- TASK DETAILS -
Search the data for the word "onze" and copy each line that has it.

Data entries

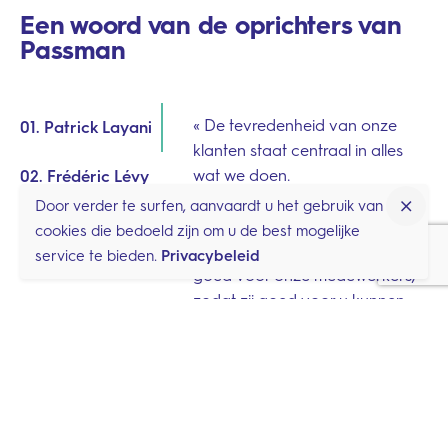
Een woord van de oprichters van
Passman
« De tevredenheid van onze
01. Patrick Layani
klanten staat centraal in alles
wat we doen.
02. Frédéric Lévy
Daarom zijn we ervan overtuigd
Door verder te surfen, aanvaardt u het gebruik van
dat de mens de sleutel is tot
cookies die bedoeld zijn om u de best mogelijke
duurzaam succes. We zorgen
service te bieden.
Privacybeleid
goed voor onze medewerkers,
zodat zij goed voor u kunnen
zorgen. En dat werpt zijn
vruchten af, met een
engagement en expertise die de
excellentie benaderen. Dankzij
ons lage personeelsverloop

- SOLUTION -
« De tevredenheid van onze
goed voor onze medewerkers,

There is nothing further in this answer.